## [Work to complete]
In the records that follow, find each line with the word "icon" and copy it.

## [Recorded information]
┌────────

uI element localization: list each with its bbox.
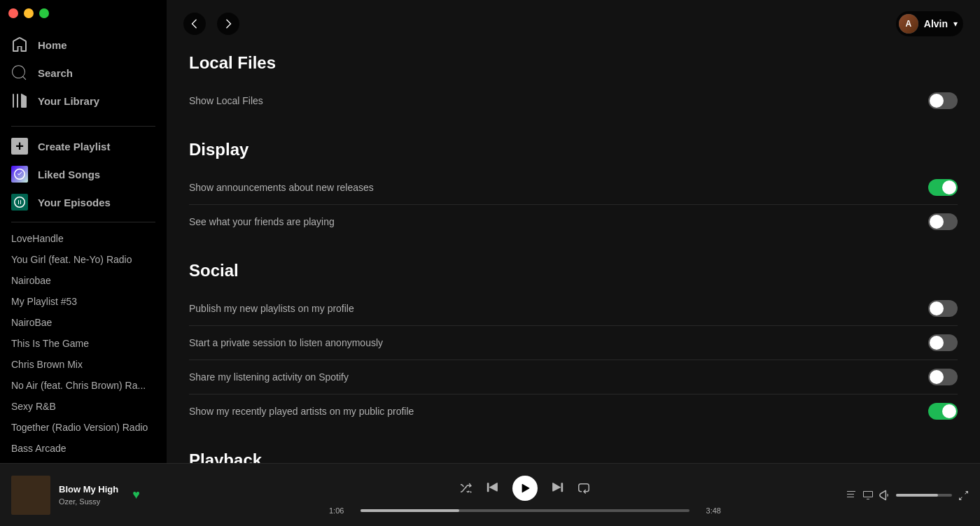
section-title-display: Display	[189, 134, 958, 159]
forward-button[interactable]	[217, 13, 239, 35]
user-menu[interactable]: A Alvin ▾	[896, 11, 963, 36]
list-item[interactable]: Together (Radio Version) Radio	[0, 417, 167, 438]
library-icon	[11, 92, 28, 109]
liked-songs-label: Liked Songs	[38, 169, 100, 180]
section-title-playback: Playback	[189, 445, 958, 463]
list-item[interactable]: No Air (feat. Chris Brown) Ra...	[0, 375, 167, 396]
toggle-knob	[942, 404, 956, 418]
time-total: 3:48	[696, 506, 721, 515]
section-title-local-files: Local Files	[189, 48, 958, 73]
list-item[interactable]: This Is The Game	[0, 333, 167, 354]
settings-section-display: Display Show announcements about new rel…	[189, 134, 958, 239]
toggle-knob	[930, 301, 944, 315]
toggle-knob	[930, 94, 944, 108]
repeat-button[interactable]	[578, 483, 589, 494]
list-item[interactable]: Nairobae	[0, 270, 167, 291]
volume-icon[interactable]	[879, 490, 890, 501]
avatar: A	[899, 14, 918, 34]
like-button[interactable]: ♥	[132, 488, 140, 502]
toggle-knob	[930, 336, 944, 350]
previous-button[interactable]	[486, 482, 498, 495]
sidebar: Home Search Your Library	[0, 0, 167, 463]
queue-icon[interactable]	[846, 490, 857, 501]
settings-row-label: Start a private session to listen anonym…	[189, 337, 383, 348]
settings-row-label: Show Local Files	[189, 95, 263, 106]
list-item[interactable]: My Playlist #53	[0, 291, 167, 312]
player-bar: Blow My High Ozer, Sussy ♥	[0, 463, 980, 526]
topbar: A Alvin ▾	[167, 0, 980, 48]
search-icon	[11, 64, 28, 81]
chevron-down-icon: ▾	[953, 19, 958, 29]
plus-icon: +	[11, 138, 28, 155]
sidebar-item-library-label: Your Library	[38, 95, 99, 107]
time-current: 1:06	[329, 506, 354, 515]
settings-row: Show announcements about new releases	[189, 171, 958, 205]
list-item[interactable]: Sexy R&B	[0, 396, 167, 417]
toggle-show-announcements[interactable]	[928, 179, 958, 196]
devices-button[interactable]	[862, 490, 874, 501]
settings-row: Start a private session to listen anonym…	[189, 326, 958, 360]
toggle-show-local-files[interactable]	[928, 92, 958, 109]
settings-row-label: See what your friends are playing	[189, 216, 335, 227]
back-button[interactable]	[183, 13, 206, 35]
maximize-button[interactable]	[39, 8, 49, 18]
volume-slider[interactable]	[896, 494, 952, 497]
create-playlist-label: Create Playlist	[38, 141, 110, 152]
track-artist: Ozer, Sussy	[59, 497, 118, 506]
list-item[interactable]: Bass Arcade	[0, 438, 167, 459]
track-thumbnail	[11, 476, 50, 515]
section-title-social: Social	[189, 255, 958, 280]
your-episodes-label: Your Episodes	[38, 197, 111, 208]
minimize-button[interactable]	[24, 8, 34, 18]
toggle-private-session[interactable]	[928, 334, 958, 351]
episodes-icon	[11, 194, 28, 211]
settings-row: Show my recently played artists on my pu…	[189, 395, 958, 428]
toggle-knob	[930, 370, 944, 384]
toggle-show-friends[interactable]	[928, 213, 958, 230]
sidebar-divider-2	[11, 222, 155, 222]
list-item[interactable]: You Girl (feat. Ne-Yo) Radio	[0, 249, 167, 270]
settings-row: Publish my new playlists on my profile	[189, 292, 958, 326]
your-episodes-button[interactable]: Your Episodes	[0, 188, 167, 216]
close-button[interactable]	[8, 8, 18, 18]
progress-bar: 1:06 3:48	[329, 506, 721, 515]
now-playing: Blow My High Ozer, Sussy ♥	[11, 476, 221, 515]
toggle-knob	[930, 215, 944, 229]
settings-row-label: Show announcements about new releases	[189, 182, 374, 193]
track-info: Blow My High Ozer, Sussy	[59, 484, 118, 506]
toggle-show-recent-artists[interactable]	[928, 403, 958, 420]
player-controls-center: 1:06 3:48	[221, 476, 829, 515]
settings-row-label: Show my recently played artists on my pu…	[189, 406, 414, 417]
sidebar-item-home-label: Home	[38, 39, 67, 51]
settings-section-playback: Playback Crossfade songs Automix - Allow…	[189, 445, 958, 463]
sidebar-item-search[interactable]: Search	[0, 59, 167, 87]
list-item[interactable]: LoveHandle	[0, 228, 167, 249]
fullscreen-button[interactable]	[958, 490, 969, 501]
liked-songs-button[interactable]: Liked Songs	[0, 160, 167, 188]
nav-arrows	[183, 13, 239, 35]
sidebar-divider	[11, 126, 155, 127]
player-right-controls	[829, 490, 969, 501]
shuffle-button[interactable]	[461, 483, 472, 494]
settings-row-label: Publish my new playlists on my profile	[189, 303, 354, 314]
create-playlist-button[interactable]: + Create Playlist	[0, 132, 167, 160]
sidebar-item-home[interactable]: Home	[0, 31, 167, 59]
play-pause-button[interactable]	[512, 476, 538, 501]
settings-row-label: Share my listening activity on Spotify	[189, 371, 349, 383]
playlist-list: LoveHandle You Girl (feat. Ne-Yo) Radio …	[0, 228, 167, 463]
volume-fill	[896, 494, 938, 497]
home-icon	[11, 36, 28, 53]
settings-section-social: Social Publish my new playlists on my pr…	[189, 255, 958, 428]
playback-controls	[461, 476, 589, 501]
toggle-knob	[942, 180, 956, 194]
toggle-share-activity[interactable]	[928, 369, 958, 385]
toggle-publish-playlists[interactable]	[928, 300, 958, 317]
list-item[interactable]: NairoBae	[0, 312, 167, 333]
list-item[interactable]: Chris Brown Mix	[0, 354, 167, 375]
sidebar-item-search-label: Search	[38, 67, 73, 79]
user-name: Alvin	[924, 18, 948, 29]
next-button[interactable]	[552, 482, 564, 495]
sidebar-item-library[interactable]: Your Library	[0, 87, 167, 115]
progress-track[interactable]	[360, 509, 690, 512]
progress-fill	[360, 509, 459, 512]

└────────

## [Result for this task]
library-icon	[11, 92, 28, 109]
volume-icon[interactable]	[879, 490, 890, 501]
queue-icon[interactable]	[846, 490, 857, 501]
search-icon	[11, 64, 28, 81]
chevron-down-icon: ▾	[953, 19, 958, 29]
plus-icon: +	[11, 138, 28, 155]
episodes-icon	[11, 194, 28, 211]
home-icon	[11, 36, 28, 53]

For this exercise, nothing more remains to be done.